The size on my pattern was technically too large for me according to the size chart, but I rightly figured it would be okay as I was planning on wearing this over my existing clothes as an apron/jumper and not just a sundress.  It is a bit roomy when I do wear it by itself as a sundress, but loose clothing is comfortable in the hot weather.  As this was a wrap-on garment there was no real fitting needed, but I did find the bodice to run quite long and the waistline sits a bit lower than it should.  You can’t tell with the busy print and it doesn’t bother me, so I don’t really care about being a perfectionist here.  It was completely sewn together as it was straight out of the envelope.

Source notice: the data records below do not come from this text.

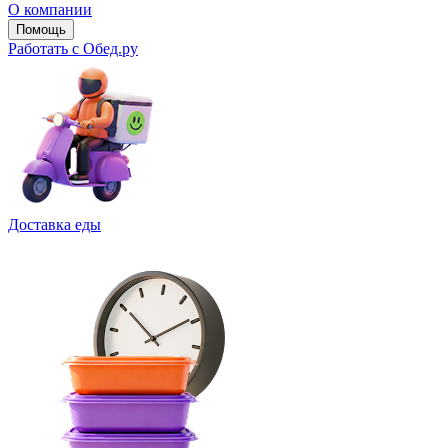
О компании
Помощь
Работать с Обед.ру
Доставка еды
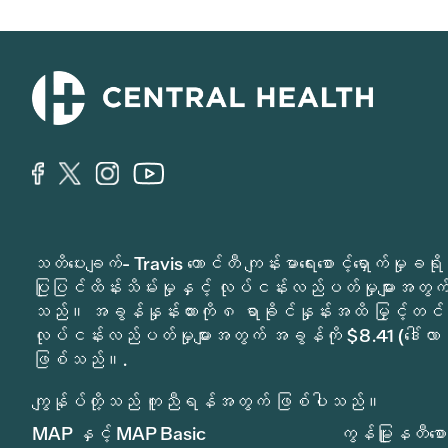
သတိပေးချက်- Travis ကောင်တီ ကျန်းမာရေးစောင့်ရှောက်မှ
ပြုပြင်ထိန်းသိမ်းမှုနှင့် လုပ်ငန်းလည်ပတ်မှုများအတွက် 
သည်။ အခွန်နှုန်းထားကို ၈ ရာခိုင်နှုန်းအထိ မြှင့်တင်
လုပ်ငန်းလည်ပတ်မှုများအတွက် အခွန်ကို $8.41 (ဒေါ်လာ 
ဖြစ်သည်။.
ကျွန်ုပ်တို့သည် ကူညီရန်အတွက် ဖြစ်ပါသည်။
MAP နှင့် MAP Basic
ကွန်မြူနတီစောင့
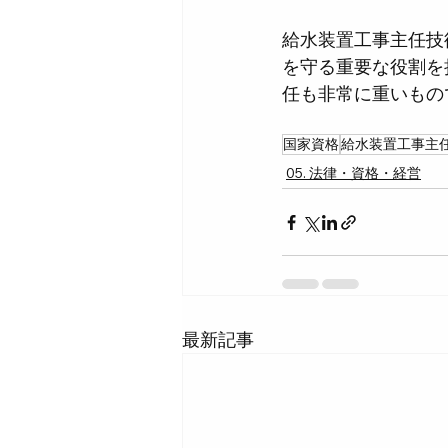
給水装置工事主任技
を守る重要な役割を
任も非常に重いもの
国家資格
給水装置工事主
05. 法律・資格・経営
最新記事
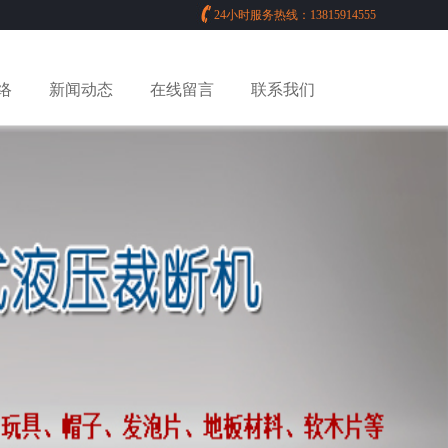
24小时服务热线：13815914555
络
新闻动态
在线留言
联系我们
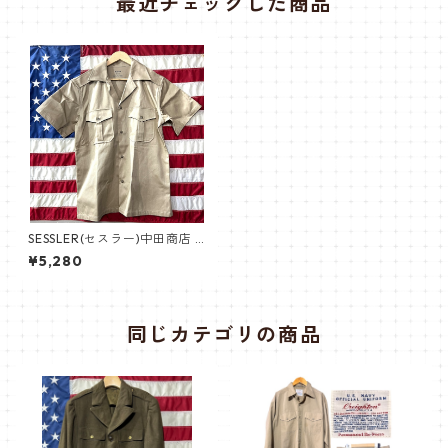
最近チェックした商品
SESSLER(セスラー)中田商店 C
HINO SHIRT チノクロス シャ
¥5,280
ツ 半袖 【中田商店】A-592 サ
マーカーキ
同じカテゴリの商品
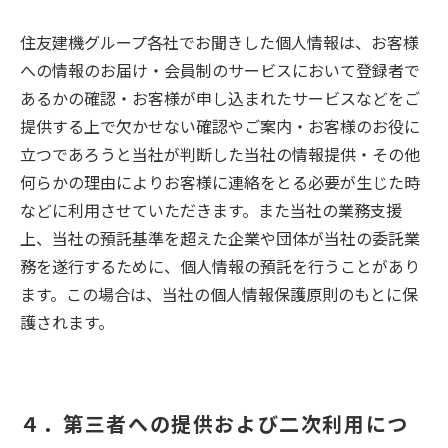
住友建機グループ各社でお聞きした個人情報は、お客様
への情報のお届け・会員制のサービスにおいて登録者で
あるかの確認・お客様が申し込まれたサービスなどをご
提供する上で欠かせない確認やご案内・お客様のお役に
立つであろうと当社が判断した当社の情報提供・その他
何らかの理由によりお客様に連絡をとる必要が生じた時
などに利用させていただきます。また当社の業務支援
上、当社の預託基準を超えた企業や団体が当社の委託業
務を遂行するために、個人情報の預託を行うことがあり
ます。この場合は、当社の個人情報保護原則のもとに保
護されます。
４．第三者への提供および二次利用につ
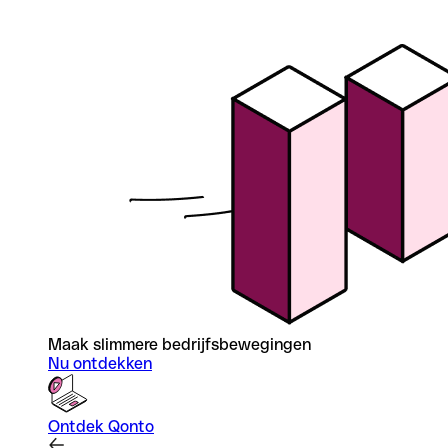
Maak slimmere bedrijfsbewegingen
Nu ontdekken
Ontdek Qonto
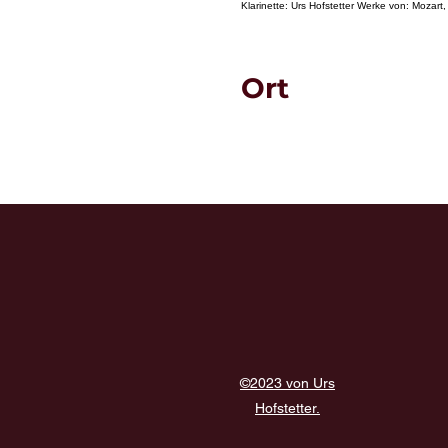
Klarinette: Urs Hofstetter Werke von: Moza
Ort
©2023 von Urs
Hofstetter.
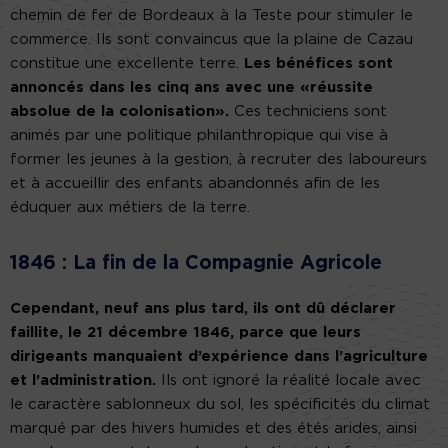
chemin de fer de Bordeaux à la Teste pour stimuler le
commerce. Ils sont convaincus que la plaine de Cazau
constitue une excellente terre.
Les bénéfices sont
annoncés dans les cinq ans avec une «réussite
absolue de la colonisation».
Ces techniciens sont
animés par une politique philanthropique qui vise à
former les jeunes à la gestion, à recruter des laboureurs
et à accueillir des enfants abandonnés afin de les
éduquer aux métiers de la terre.
1846 : La fin de la Compagnie Agricole
Cependant, neuf ans plus tard, ils ont dû déclarer
faillite, le 21 décembre 1846, parce que leurs
dirigeants manquaient d’expérience dans l’agriculture
et l’administration.
Ils ont ignoré la réalité locale avec
le caractère sablonneux du sol, les spécificités du climat
marqué par des hivers humides et des étés arides, ainsi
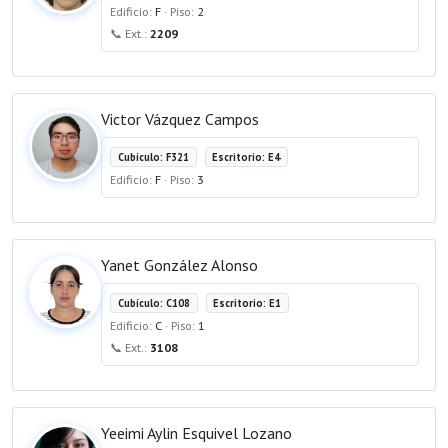
Edificio:
F
· Piso:
2
📞 Ext.:
2209
Victor Vázquez Campos
Cubículo: F321
Escritorio: E4
Edificio:
F
· Piso:
3
Yanet González Alonso
Cubículo: C108
Escritorio: E1
Edificio:
C
· Piso:
1
📞 Ext.:
3108
Yeeimi Aylin Esquivel Lozano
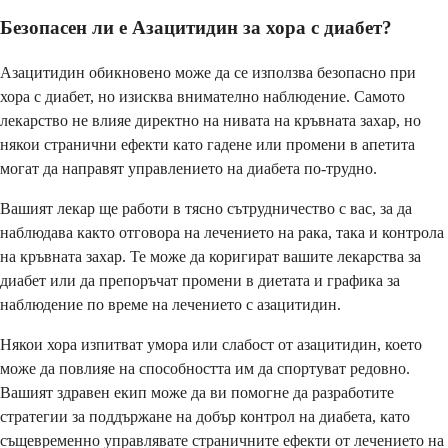
Безопасен ли е Азацитидин за хора с диабет?
Азацитидин обикновено може да се използва безопасно при
хора с диабет, но изисква внимателно наблюдение. Самото
лекарство не влияе директно на нивата на кръвната захар, но
някои странични ефекти като гадене или промени в апетита
могат да направят управлението на диабета по-трудно.
Вашият лекар ще работи в тясно сътрудничество с вас, за да
наблюдава както отговора на лечението на рака, така и контрола
на кръвната захар. Те може да коригират вашите лекарства за
диабет или да препоръчат промени в диетата и графика за
наблюдение по време на лечението с азацитидин.
Някои хора изпитват умора или слабост от азацитидин, което
може да повлияе на способността им да спортуват редовно.
Вашият здравен екип може да ви помогне да разработите
стратегии за поддържане на добър контрол на диабета, като
същевременно управлявате страничните ефекти от лечението на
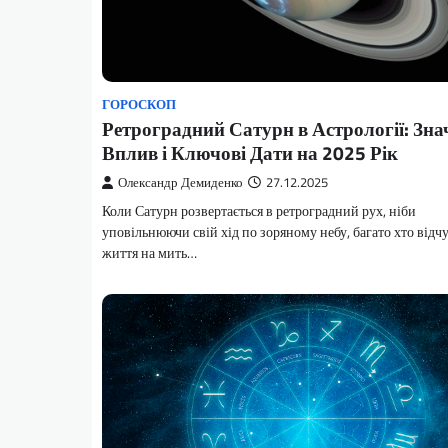
ГОРОСКОП
Ретроградний Сатурн в Астрології: Зна
Вплив і Ключові Дати на 2025 Рік
Олександр Демиденко
27.12.2025
Коли Сатурн розвертається в ретроградний рух, ніби
уповільнюючи свій хід по зоряному небу, багато хто відчу
життя на мить…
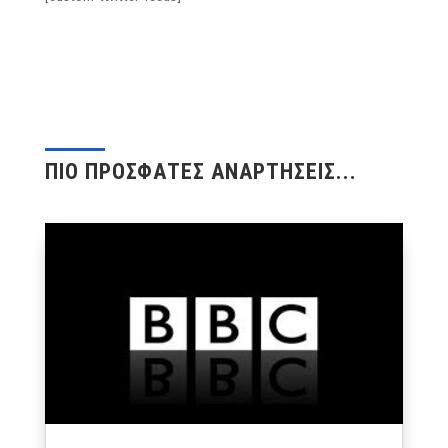
ΠΙΟ ΠΡΟΣΦΑΤΕΣ ΑΝΑΡΤΗΣΕΙΣ...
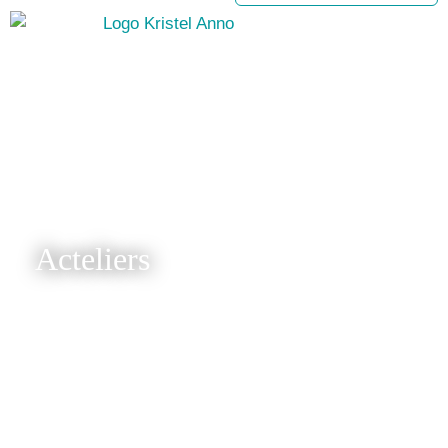
Acteliers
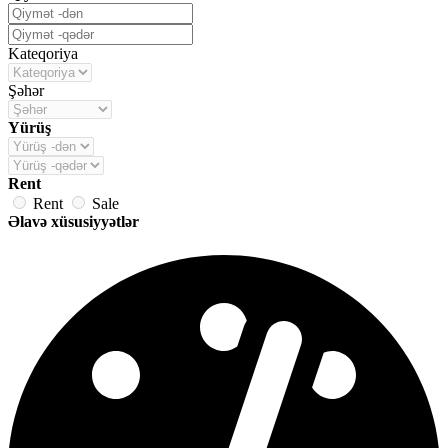
Kateqoriya
Şəhər
Yürüş
Rent
Rent
Sale
Əlavə xüsusiyyətlər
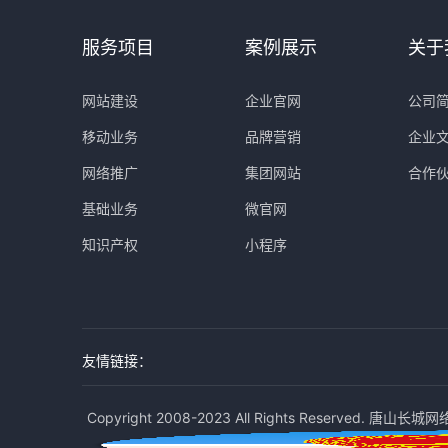
服务项目
案例展示
关于
网站建设
企业官网
公司
移动业务
品牌营销
企业
网络推广
集团网站
合作
基础业务
微官网
知识产权
小程序
友情链接：
Copyright 2008-2023 All Rights Reserved. 唐山长城网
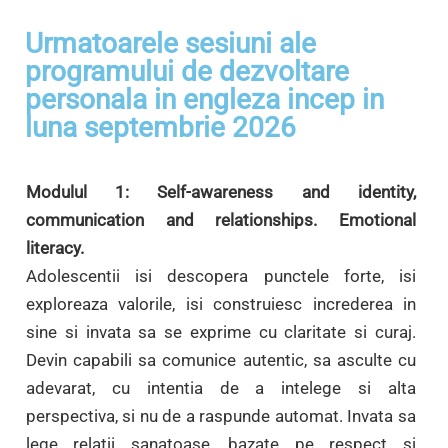
Urmatoarele sesiuni ale
programului de dezvoltare
personala in engleza incep in
luna septembrie 2026
Modulul 1: Self-awareness and identity,
communication and relationships. Emotional
literacy.
Adolescentii isi descopera punctele forte, isi
exploreaza valorile, isi construiesc increderea in
sine si invata sa se exprime cu claritate si curaj.
Devin capabili sa comunice autentic, sa asculte cu
adevarat, cu intentia de a intelege si alta
perspectiva, si nu de a raspunde automat. Invata sa
lege relatii sanatoase, bazate pe respect si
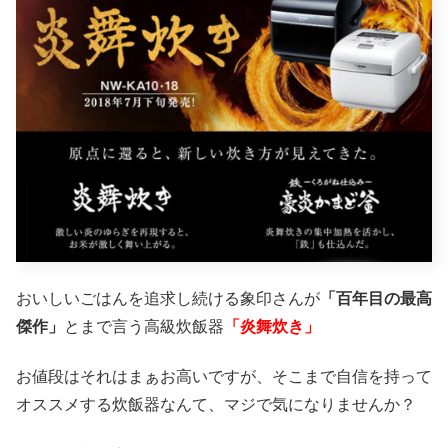
おいしいごはんを追求し続ける象印さんが
「百年目の最高
傑作」
とまで言う高級炊飯器
「炎舞炊き」
お値段はそれはまぁお高いですが、そこまで自信を持って
オススメする炊飯器なんて、マジで気になりませんか？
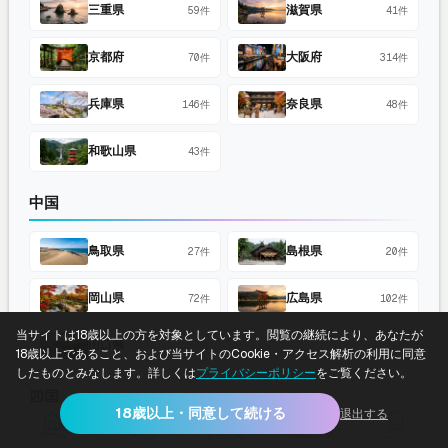
三重県
滋賀県
59件
41件
京都府
大阪府
70件
314件
兵庫県
奈良県
146件
48件
和歌山県
43件
中国
鳥取県
島根県
27件
20件
岡山県
広島県
72件
102件
当サイトは18歳以上の方を対象としています。閲覧の継続により、あなたが
山口県
53件
18歳以上であること、および当サイトのCookie・アクセス解析の利用に同意
したものとみなします。詳しくは
プライバシーポリシー
をご覧ください。
四国
18歳以上・同意して続ける
退出する
ホーム
女風とは
店舗検索
体験談レポ
コラム
徳島県
香川県
34件
45件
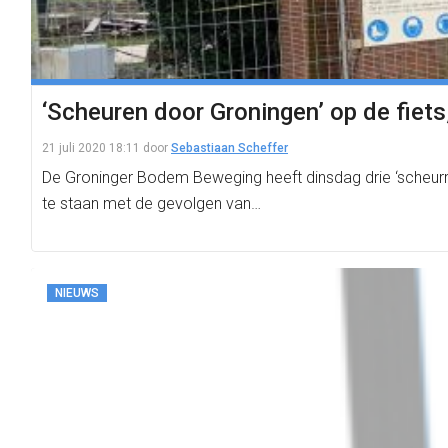
‘Scheuren door Groningen’ op de fiets,
21 juli 2020 18:11
door
Sebastiaan Scheffer
De Groninger Bodem Beweging heeft dinsdag drie ‘scheurr
te staan met de gevolgen van…
NIEUWS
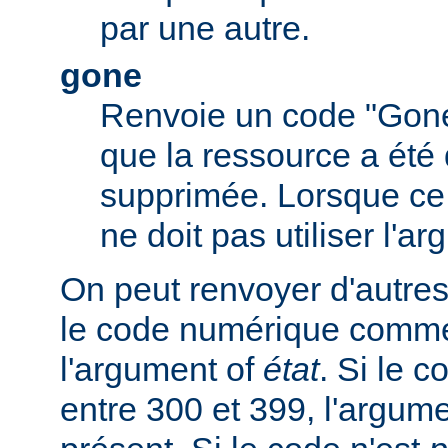
par une autre.
gone
Renvoie un code "Gone
que la ressource a été 
supprimée. Lorsque ce c
ne doit pas utiliser l'a
On peut renvoyer d'autres
le code numérique comme
l'argument of
état
. Si le 
entre 300 et 399, l'argum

The pattern called for the crossover back straps to be buttoned down along the back bodice edge.  The idea of that struck me as too fussy and possibly uncomfortable to sit up against.  I just stitched the straps down at a length that worked for me and it’s just fine.  It might be slightly confusing to put on and take off, but I like the security of knowing it won’t come undone on me and the comfort of not having a bulky button under my back shoulder blade.  I realize that so many of my sundresses have the same crossover back (my 1940 blue plaid one, my Halston-inspired 70’s one, and this 1949 brown striped one) but hey – it’s comfy and the positioning keeps the straps on the shoulders.  Maybe I can count this as one last, very tardy installment my late 2018 to mid-2019 series “Indian Summer of the Sundress” (even though this is only one of the wearing options to this garment)?  I was missing the decade of the 70’s out of covering the 1920s to the 60’s in that series.

To match with the 70’s date of this jumper-sundress thing, I layered a dated RTW tunic shirt underneath together with my 1974 stretch jeans (posted here) and some platform studded suede sandals when I was wearing it like an apron.  I do not personally see it as obviously vintage though, besides the fact it might look a bit different when worn over my existing clothes.  I have yet to try it as a jumper over a body-clinging knit top.  I can’t wait to see if this garment also works for the fall season with a turtleneck, leggings and tall boots!  There are so many possibilities!

I just love it when I can make something that will work for so many occasions in my life, for all the seasons, add value to my current closet offerings, and look different each time.  All this only means that it will happily find its maximum life in my wardrobe!  This turned out so cute, I might just have to make another out of some ugly patched-up scraps to really have something to wear for really messy household occasions.  Yet, I normally don’t ‘save’ my makes, but always like to integrate them into my everyday life, no matter the risk for mishap.  If a me-made item (or even my few RTW clothes, for that matter) does find a bit of wear and tear from enjoying what I had made, I’ll just figure out a way to fix any such boo-boos, and be happy my time spent making it has proved its worth.  I sewed it – I can fix it, and “giving a darn to mend” is always important!

If this sewing project is as versatile as it seems, I will be spreading the silent word as to my love of sewing for every wearing – and that might be frequent, after all!  I do think having images of pattern pieces, and the notions we need to accomplish our tasks, be more visible is an important testimony to the wonders that sewing works through paper and fabric.  We seamstresses have worked wonders for centuries, but nowadays it has become an important lifeline brought into the limelight!  It’s about time.